What needs to be done:
Select all lines holding the word "Back" from the entries that follow.

Data to process:
....................

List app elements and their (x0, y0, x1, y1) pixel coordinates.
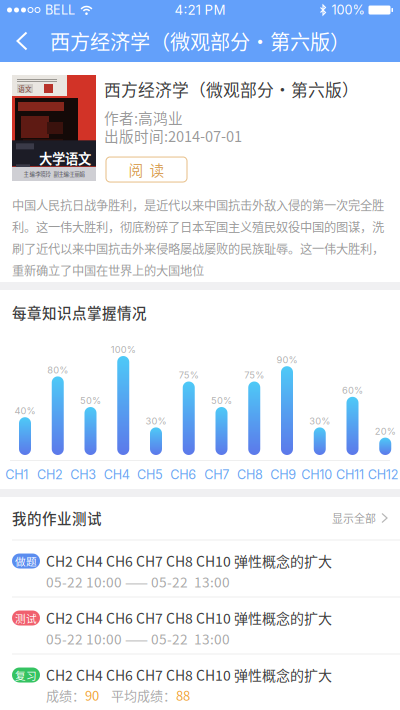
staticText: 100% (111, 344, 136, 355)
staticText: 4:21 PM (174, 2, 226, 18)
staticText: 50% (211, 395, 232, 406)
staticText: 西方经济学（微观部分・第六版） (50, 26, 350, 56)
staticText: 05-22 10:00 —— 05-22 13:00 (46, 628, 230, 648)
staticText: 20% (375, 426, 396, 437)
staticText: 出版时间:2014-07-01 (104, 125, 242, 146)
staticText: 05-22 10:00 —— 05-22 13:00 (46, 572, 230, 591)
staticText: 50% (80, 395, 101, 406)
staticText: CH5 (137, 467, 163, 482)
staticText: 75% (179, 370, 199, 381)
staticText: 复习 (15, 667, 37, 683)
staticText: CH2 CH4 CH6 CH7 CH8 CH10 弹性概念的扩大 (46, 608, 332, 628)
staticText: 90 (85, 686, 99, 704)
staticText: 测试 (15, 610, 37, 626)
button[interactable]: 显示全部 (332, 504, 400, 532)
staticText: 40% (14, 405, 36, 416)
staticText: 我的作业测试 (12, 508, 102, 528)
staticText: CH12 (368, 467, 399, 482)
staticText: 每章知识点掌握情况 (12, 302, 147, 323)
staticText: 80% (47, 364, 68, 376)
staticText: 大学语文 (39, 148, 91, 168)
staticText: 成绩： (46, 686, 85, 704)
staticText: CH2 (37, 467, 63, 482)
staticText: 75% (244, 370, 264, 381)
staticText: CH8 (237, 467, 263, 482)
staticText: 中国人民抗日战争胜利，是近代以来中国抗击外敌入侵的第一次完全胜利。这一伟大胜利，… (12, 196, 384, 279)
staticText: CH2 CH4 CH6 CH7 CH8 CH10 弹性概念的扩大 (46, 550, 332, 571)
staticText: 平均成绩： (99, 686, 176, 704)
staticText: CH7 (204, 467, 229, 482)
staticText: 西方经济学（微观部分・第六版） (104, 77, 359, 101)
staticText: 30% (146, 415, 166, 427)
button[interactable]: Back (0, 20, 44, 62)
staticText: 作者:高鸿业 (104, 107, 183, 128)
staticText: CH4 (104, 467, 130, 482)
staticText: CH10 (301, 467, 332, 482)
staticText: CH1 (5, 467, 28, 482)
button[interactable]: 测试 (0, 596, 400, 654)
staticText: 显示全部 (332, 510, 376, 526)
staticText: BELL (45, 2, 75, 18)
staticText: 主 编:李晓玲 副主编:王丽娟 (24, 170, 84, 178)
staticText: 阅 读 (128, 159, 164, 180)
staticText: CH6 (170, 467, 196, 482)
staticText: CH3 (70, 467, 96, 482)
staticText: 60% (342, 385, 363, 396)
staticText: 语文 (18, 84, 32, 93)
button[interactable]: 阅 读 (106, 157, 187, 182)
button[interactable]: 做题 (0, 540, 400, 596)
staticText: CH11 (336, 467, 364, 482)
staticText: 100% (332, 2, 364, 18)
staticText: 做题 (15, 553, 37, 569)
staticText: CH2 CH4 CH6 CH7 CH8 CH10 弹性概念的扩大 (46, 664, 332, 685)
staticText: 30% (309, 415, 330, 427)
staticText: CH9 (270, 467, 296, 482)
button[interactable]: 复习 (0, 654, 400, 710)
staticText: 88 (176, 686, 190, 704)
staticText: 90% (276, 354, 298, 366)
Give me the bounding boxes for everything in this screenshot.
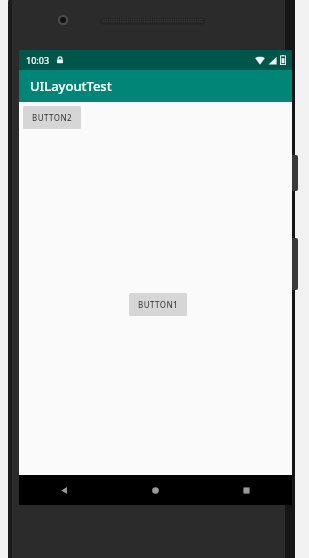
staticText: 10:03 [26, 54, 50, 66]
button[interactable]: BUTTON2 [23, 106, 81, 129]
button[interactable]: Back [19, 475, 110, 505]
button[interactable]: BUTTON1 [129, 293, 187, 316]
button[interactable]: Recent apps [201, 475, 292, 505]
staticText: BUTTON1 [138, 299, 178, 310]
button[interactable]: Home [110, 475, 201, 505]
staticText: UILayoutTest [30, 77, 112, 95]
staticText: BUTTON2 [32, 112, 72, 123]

....................

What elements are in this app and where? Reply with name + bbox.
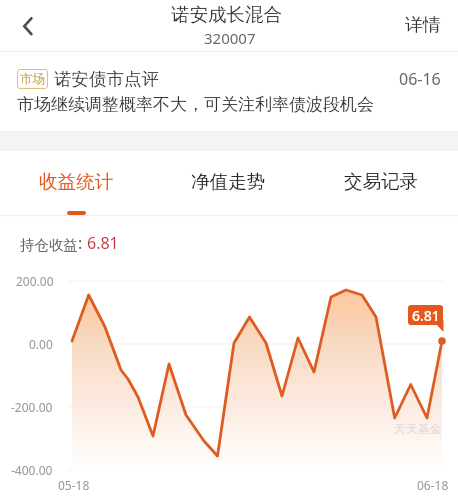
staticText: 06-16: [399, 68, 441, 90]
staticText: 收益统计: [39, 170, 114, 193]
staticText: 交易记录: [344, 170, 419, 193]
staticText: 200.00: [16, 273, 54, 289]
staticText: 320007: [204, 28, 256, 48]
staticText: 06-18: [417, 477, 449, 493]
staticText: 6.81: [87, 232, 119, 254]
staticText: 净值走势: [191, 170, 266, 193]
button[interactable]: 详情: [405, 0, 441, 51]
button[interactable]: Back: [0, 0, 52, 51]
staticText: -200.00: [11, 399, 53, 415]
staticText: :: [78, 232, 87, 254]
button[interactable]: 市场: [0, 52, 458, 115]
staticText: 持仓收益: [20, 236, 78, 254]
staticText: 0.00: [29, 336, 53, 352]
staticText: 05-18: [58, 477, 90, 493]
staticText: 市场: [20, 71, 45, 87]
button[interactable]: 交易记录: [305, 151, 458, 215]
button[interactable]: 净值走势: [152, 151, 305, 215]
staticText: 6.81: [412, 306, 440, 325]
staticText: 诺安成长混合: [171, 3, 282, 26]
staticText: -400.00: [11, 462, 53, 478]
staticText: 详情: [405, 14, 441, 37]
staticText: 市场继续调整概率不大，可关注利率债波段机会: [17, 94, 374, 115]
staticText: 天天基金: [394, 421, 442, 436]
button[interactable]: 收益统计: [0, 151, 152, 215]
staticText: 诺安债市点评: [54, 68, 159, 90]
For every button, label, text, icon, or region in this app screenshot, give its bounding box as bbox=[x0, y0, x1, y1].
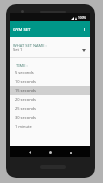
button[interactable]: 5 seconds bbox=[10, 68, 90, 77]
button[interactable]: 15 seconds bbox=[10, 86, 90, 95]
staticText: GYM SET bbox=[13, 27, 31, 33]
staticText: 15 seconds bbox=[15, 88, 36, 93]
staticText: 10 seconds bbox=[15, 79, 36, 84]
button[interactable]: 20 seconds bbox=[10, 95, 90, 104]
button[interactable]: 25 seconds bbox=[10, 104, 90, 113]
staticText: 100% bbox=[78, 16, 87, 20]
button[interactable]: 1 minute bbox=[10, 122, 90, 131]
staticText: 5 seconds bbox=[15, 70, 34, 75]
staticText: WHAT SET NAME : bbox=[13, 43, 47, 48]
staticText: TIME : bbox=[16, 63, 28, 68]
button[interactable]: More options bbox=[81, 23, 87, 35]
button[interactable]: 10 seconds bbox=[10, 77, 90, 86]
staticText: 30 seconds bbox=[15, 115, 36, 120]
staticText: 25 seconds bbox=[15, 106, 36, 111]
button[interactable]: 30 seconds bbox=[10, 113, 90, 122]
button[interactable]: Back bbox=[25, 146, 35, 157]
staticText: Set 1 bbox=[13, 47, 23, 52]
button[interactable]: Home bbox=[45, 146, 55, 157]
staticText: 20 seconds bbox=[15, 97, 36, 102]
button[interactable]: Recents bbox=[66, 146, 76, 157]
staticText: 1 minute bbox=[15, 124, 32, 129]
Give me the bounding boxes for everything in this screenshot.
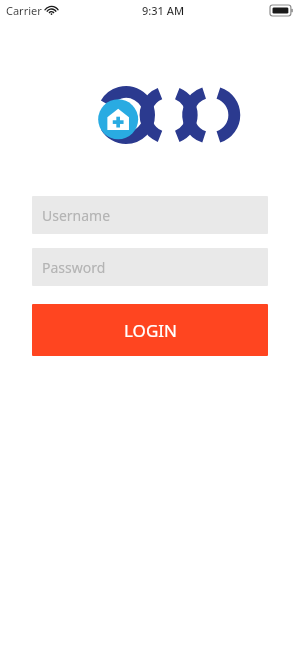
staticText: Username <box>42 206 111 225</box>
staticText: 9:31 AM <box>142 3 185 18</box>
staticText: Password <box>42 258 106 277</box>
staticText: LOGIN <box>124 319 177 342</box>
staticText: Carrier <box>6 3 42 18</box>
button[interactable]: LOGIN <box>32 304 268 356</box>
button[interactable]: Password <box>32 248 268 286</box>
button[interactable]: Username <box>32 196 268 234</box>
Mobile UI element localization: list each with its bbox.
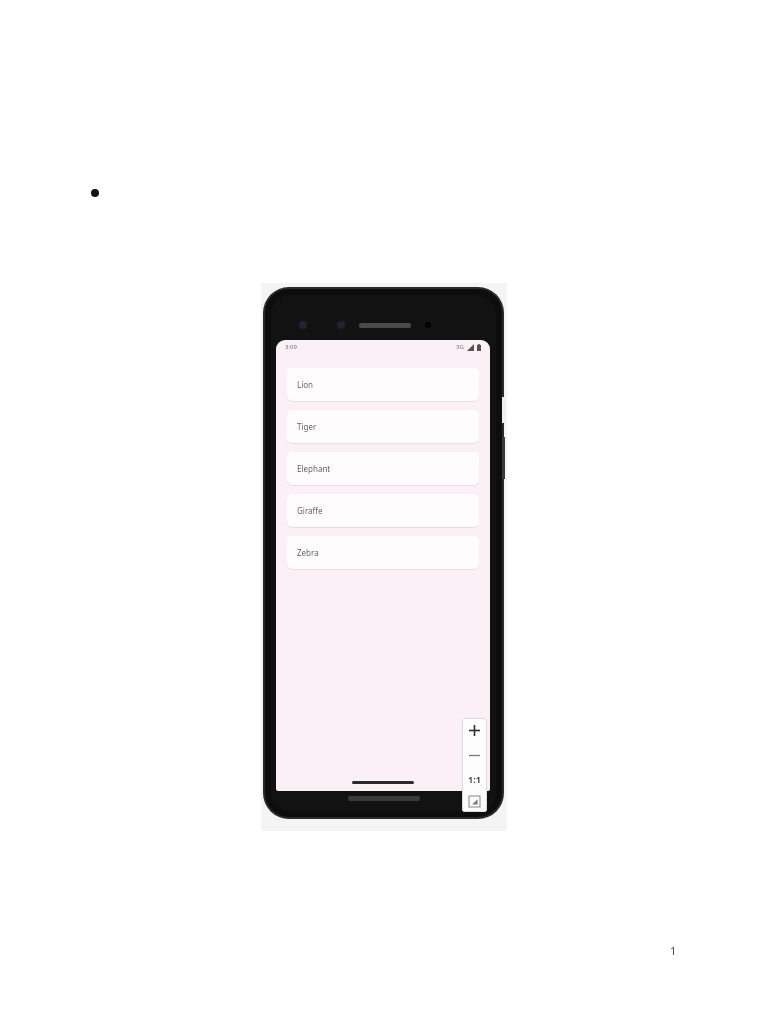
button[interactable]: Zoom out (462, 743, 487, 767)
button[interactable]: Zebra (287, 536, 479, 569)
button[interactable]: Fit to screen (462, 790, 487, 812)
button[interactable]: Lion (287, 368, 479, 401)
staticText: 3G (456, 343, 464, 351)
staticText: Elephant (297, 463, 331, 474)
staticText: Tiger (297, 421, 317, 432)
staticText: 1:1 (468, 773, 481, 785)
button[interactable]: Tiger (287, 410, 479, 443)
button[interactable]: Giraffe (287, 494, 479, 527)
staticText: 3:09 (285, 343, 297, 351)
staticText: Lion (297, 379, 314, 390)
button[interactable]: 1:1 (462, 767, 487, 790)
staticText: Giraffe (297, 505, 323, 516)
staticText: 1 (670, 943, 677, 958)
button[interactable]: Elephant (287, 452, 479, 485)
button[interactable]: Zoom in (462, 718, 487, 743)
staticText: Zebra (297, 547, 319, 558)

....................

Response below:
button[interactable]: Back (0, 20, 44, 62)
button[interactable]: Back [19, 475, 110, 505]
button[interactable]: Back: [0, 0, 52, 51]
button[interactable]: Back bbox=[25, 146, 35, 157]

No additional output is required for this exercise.